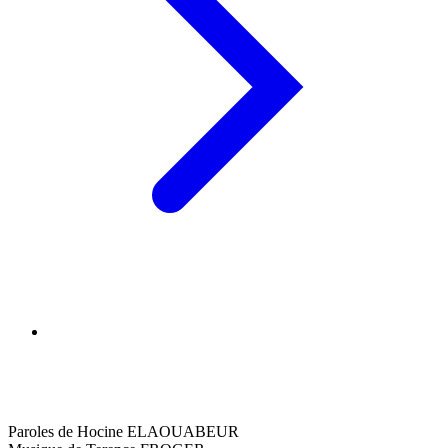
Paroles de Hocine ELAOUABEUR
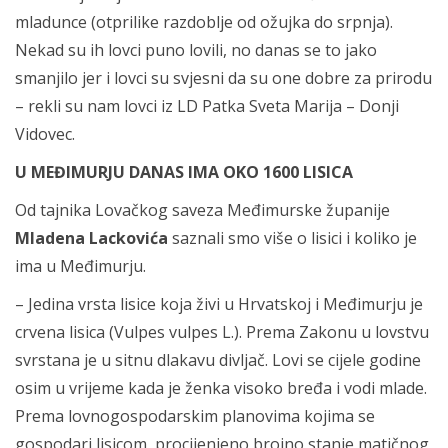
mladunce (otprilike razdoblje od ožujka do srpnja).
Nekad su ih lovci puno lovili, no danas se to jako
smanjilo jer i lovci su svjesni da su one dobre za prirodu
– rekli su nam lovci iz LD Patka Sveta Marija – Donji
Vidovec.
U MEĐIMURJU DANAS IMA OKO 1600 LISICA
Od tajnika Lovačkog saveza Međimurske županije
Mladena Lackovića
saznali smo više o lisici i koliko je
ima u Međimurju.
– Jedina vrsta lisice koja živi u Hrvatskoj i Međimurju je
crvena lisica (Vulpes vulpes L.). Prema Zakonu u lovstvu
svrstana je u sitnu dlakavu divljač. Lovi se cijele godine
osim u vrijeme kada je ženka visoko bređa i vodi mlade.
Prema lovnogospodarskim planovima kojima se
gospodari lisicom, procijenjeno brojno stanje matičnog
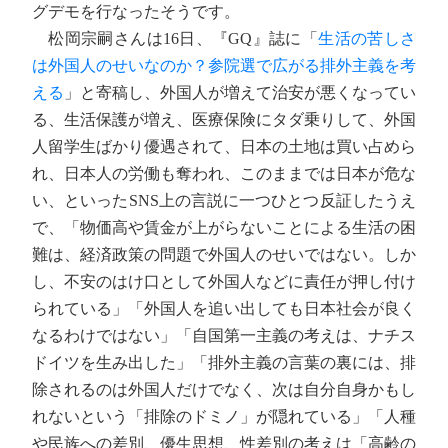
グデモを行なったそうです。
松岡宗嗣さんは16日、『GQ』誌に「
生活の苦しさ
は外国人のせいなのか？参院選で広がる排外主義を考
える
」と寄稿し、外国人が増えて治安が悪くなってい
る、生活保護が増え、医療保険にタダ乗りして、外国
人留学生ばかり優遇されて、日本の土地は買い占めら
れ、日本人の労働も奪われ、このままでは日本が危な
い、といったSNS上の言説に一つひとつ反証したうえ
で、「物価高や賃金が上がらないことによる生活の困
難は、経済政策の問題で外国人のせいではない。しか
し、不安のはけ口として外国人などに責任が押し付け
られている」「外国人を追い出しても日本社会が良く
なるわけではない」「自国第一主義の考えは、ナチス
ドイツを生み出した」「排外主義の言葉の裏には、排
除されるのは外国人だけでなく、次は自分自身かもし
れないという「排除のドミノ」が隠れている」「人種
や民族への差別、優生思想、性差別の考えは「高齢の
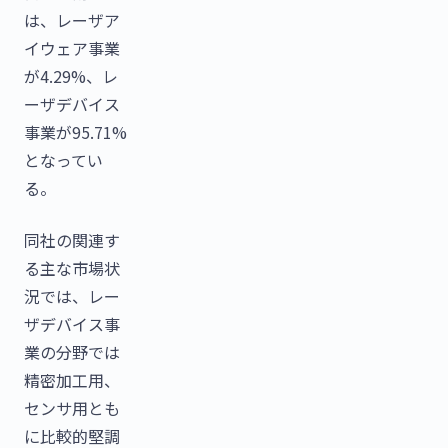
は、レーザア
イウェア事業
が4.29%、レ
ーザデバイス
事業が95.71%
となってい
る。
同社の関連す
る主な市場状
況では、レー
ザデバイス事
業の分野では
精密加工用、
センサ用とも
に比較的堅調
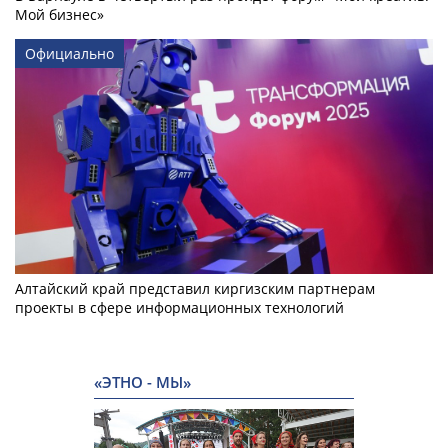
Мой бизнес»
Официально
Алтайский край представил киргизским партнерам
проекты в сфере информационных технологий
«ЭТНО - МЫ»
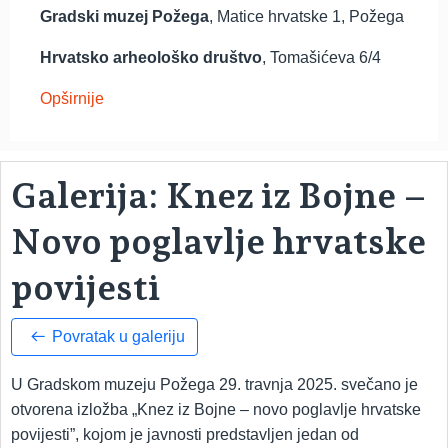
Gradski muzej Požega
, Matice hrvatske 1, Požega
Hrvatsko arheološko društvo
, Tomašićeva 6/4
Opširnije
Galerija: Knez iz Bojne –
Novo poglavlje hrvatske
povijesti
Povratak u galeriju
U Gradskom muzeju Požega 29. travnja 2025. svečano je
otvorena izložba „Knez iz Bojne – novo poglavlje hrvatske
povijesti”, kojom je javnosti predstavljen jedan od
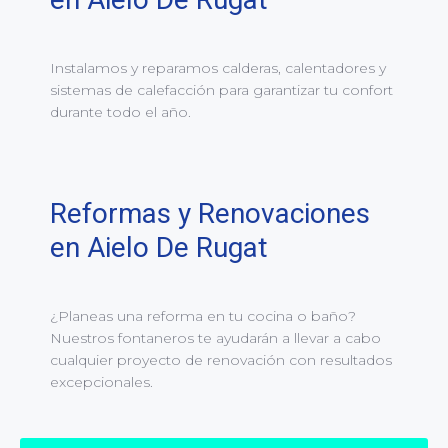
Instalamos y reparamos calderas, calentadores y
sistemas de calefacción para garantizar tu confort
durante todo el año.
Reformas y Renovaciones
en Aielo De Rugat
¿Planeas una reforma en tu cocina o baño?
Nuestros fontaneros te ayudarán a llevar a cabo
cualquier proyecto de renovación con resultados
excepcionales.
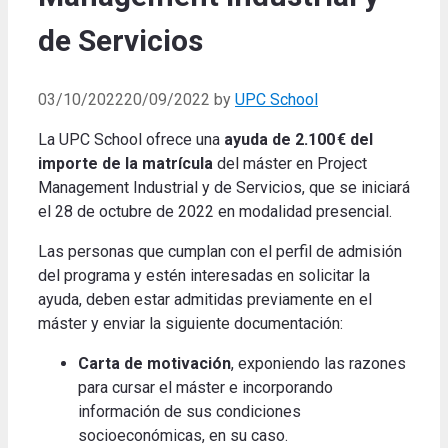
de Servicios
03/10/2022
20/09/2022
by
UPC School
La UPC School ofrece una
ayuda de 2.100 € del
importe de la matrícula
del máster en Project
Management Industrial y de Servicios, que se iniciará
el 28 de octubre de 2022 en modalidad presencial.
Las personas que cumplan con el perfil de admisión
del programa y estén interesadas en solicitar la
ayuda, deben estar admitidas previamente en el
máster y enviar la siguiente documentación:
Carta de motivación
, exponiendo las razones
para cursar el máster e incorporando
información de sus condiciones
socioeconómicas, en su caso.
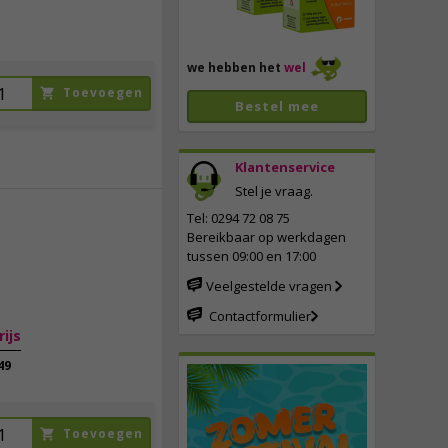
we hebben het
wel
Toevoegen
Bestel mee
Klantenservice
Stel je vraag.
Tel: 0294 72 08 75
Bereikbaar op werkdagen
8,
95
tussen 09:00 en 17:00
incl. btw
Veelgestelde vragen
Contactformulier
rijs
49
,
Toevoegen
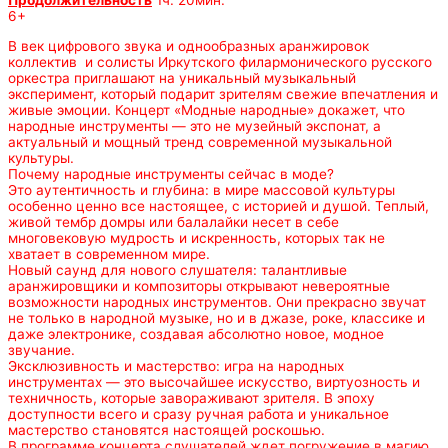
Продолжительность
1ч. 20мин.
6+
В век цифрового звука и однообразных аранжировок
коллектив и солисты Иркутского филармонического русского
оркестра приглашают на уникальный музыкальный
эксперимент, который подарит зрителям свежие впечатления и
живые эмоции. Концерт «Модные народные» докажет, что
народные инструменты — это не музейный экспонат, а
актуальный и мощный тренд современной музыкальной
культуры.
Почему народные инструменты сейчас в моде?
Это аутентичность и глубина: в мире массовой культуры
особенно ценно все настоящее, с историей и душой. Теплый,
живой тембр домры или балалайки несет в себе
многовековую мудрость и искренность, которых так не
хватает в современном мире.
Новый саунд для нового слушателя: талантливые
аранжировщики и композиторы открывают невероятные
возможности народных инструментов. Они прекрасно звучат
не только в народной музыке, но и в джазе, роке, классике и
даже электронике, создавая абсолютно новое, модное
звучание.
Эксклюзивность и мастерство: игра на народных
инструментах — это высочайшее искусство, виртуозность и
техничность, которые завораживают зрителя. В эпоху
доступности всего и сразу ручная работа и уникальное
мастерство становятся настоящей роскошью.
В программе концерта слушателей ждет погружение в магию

————

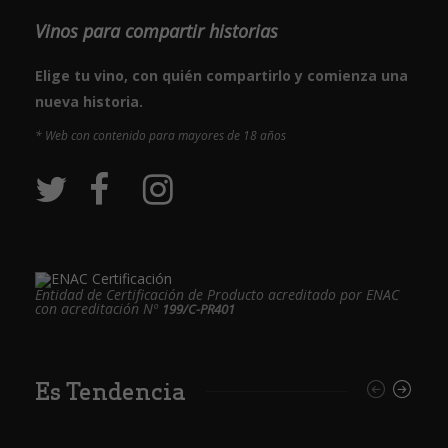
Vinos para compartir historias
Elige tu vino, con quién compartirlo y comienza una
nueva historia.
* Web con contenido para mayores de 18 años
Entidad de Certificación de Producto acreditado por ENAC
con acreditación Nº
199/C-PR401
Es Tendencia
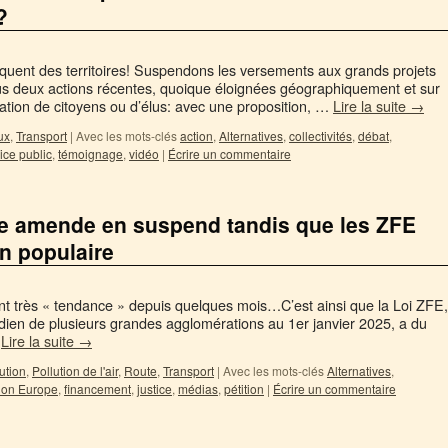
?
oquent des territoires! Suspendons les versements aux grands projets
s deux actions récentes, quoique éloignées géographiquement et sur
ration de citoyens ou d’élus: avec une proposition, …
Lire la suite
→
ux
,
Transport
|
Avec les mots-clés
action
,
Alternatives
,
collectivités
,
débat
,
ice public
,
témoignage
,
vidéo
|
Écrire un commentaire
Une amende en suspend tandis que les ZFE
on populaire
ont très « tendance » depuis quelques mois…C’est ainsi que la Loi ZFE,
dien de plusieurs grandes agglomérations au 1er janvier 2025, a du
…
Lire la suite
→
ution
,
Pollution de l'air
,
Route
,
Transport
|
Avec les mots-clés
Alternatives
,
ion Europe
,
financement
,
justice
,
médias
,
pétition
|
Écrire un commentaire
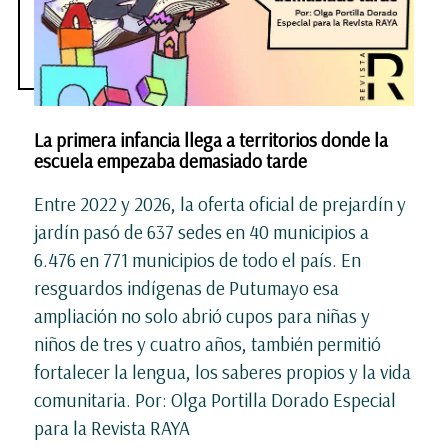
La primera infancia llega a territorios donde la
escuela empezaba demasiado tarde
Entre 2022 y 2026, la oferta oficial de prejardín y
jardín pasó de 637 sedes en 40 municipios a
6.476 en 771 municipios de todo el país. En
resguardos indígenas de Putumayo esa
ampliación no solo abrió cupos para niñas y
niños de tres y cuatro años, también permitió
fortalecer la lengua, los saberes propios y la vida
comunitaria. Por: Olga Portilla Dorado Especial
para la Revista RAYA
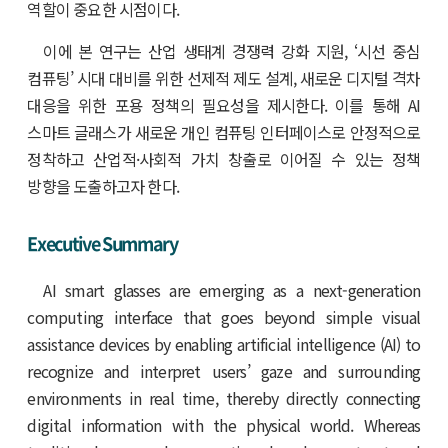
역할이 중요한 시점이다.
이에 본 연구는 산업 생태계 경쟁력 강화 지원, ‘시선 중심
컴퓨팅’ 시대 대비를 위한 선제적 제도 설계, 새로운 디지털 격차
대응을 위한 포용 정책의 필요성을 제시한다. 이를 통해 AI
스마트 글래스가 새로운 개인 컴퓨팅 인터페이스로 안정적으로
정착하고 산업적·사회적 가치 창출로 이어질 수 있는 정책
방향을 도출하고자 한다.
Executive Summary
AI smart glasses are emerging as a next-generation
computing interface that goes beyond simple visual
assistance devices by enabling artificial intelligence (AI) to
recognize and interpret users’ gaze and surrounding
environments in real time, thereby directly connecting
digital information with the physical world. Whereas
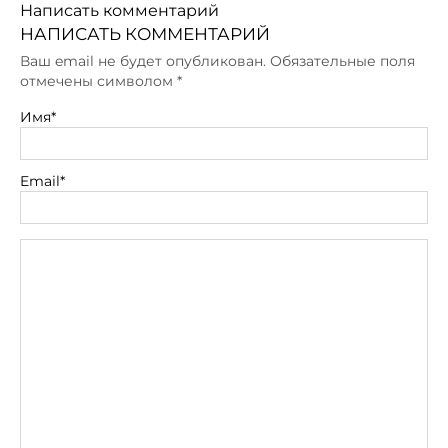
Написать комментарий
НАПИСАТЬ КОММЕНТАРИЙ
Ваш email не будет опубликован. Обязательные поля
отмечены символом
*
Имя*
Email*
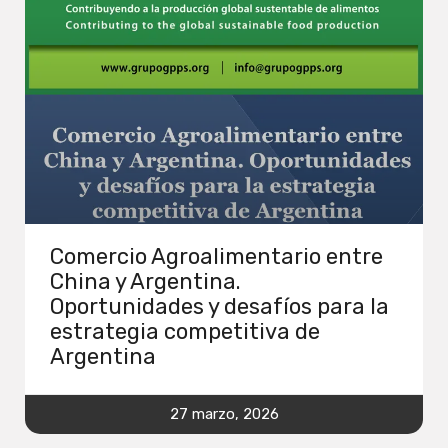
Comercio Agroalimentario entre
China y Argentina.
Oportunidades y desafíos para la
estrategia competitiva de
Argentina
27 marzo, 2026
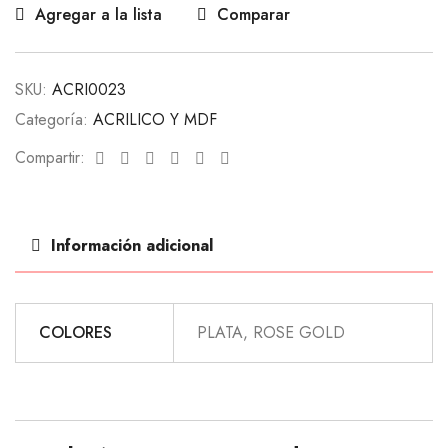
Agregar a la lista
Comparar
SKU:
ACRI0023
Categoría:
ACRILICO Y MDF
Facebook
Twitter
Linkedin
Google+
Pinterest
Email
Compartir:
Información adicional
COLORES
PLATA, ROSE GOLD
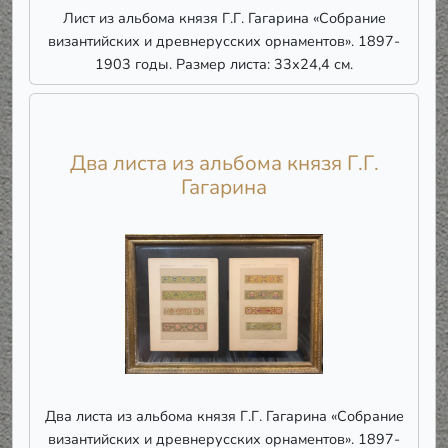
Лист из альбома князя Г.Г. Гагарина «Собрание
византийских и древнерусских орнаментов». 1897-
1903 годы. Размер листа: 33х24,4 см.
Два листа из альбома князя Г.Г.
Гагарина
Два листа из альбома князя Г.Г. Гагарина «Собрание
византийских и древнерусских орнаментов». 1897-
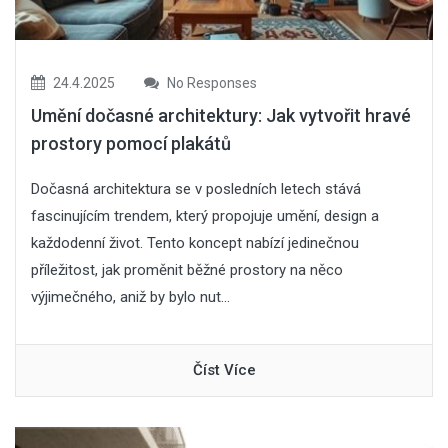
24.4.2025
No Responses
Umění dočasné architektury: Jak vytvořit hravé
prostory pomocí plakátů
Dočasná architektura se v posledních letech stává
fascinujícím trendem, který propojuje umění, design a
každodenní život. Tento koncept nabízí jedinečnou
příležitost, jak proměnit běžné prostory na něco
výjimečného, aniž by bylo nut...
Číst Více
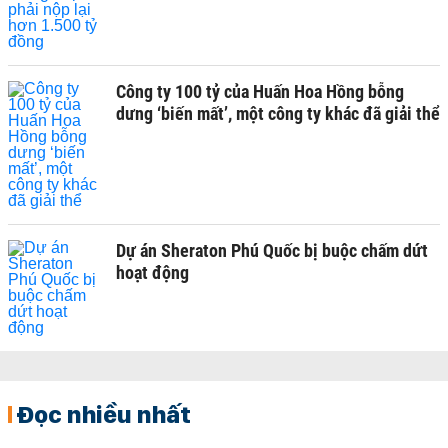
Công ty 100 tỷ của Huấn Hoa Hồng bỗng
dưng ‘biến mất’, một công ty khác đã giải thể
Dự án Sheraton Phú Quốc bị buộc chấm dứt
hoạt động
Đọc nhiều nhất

————

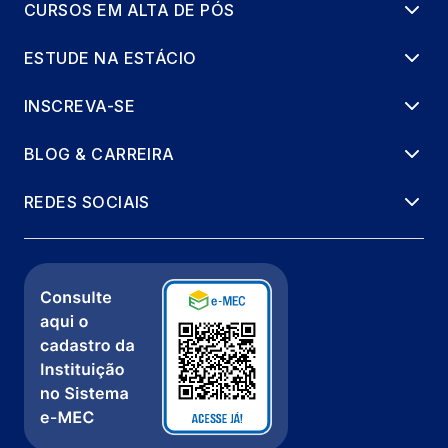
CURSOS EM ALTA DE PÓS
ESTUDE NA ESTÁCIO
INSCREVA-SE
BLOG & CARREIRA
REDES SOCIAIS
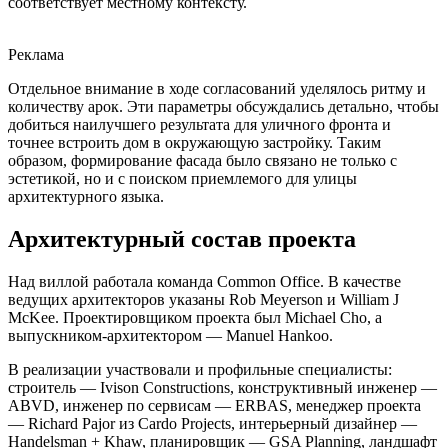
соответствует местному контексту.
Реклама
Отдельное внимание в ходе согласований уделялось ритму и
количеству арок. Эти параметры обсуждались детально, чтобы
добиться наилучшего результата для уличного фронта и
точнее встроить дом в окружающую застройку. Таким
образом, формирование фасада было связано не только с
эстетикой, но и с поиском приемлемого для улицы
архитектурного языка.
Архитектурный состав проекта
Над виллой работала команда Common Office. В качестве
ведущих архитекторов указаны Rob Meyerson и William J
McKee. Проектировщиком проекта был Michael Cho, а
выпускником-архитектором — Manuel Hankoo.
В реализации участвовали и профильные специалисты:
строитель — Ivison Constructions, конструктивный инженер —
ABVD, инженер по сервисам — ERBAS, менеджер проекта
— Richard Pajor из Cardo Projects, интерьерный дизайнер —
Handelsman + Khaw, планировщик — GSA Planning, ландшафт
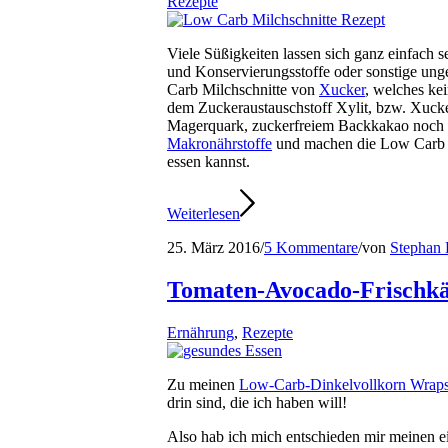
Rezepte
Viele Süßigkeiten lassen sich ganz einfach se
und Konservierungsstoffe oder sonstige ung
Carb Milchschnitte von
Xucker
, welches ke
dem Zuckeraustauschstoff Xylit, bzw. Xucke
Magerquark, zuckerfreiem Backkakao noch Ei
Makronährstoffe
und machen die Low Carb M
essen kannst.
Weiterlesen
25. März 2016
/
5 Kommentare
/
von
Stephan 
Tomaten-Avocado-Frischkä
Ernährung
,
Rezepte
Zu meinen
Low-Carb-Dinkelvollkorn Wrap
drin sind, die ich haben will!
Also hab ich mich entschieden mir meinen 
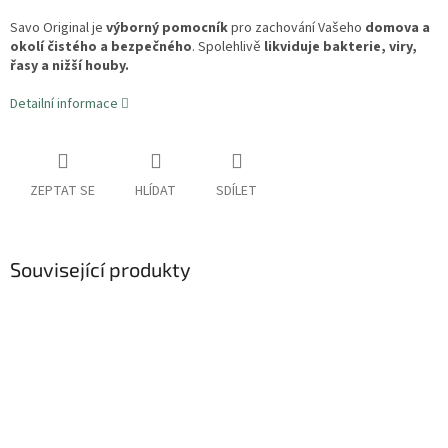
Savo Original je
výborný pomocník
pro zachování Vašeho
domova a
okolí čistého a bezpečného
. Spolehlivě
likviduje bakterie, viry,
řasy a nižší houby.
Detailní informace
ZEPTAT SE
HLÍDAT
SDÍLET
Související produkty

————

What should come back is an exact copy of the lines above from the line with "tussen 09:00 en 17:00" to the line with "живые эмоции. Концерт", both included, minus the pictures.

● **FINISHED TASK**:
tussen 09:00 en 17:00
incl. btw
Veelgestelde vragen
Contactformulier
rijs
49
,
Toevoegen
Продолжительность
1ч. 20мин.
6+
В век цифрового звука и однообразных аранжировок
коллектив и солисты Иркутского филармонического русского
оркестра приглашают на уникальный музыкальный
эксперимент, который подарит зрителям свежие впечатления и
живые эмоции. Концерт «Модные народные» докажет, что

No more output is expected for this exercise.